#### Assigned task
Work out how many lines in the data below contain "Москва", and state that count with nothing added.

»»

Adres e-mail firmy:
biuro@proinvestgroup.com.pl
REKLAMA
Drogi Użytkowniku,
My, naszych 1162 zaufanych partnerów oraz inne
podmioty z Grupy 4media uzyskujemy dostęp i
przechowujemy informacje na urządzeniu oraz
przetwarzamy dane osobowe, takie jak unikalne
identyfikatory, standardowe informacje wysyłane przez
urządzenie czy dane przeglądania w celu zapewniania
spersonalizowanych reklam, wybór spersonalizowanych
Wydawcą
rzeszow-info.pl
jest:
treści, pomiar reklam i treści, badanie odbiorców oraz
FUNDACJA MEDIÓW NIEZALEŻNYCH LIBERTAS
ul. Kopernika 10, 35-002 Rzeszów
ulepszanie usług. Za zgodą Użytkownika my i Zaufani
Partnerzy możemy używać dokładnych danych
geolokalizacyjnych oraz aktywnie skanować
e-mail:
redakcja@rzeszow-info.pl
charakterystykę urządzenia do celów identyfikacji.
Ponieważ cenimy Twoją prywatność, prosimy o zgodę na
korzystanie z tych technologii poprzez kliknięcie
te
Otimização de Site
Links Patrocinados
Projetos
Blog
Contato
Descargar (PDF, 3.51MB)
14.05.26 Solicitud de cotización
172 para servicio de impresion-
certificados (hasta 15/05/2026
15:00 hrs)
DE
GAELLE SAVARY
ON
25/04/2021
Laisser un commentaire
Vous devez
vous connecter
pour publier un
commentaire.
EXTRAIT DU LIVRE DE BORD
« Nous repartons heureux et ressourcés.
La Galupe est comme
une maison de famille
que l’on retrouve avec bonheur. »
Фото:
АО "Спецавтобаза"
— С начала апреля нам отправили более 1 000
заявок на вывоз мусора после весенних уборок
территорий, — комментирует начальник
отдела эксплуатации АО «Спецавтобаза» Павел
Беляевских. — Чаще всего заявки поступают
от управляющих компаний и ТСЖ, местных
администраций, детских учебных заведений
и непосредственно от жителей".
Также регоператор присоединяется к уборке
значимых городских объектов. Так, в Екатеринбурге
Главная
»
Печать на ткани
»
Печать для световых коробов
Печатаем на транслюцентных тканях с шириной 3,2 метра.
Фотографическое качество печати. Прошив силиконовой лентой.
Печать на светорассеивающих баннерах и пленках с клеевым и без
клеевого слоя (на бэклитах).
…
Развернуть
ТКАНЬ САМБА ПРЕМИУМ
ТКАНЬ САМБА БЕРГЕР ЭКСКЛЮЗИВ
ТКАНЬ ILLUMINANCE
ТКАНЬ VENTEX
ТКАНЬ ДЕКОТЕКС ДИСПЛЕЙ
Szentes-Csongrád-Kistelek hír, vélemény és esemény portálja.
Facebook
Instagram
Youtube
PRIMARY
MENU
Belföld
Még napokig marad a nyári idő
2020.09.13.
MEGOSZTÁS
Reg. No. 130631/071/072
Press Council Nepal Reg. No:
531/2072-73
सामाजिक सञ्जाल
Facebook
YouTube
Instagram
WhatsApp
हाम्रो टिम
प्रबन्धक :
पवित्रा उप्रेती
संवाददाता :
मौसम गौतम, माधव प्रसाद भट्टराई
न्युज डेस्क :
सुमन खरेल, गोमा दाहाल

««
»»

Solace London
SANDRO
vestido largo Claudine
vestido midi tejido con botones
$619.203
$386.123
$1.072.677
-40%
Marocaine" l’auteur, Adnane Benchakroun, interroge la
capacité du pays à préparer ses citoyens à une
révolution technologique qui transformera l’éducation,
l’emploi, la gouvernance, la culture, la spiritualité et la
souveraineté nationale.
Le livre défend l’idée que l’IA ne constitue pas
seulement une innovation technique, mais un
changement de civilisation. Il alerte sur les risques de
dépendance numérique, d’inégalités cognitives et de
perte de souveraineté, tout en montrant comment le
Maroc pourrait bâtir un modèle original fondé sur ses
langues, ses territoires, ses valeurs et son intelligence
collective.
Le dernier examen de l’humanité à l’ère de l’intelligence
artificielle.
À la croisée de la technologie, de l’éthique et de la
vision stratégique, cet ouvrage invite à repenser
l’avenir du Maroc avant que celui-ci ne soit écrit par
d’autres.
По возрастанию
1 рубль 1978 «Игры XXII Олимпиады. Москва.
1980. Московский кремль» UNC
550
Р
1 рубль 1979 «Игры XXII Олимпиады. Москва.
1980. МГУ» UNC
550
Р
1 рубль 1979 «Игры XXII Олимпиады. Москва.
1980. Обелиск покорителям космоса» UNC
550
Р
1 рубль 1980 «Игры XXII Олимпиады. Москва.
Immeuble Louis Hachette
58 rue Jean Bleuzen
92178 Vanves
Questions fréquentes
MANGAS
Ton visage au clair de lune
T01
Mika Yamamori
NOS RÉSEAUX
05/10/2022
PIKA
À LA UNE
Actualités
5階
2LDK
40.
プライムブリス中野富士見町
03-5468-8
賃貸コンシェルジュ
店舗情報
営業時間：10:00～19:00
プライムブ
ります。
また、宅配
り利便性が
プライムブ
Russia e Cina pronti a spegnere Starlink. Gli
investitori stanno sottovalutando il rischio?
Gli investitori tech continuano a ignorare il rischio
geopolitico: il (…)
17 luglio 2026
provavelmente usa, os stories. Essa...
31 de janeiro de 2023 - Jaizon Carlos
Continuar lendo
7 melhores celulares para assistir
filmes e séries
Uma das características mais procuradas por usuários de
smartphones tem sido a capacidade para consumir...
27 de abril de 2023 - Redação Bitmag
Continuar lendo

««
»»

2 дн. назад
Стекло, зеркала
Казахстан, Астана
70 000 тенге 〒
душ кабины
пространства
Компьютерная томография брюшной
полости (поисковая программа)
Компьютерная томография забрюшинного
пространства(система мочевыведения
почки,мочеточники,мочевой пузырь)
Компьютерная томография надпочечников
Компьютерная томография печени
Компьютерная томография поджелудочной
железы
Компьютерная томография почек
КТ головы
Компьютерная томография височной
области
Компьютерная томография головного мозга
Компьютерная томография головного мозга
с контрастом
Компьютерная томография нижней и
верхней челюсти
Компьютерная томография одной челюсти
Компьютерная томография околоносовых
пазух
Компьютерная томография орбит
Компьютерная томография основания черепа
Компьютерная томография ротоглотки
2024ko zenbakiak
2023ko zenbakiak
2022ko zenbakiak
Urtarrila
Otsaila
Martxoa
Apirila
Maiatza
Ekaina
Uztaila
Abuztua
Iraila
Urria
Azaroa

««

#### Output for this exercise
4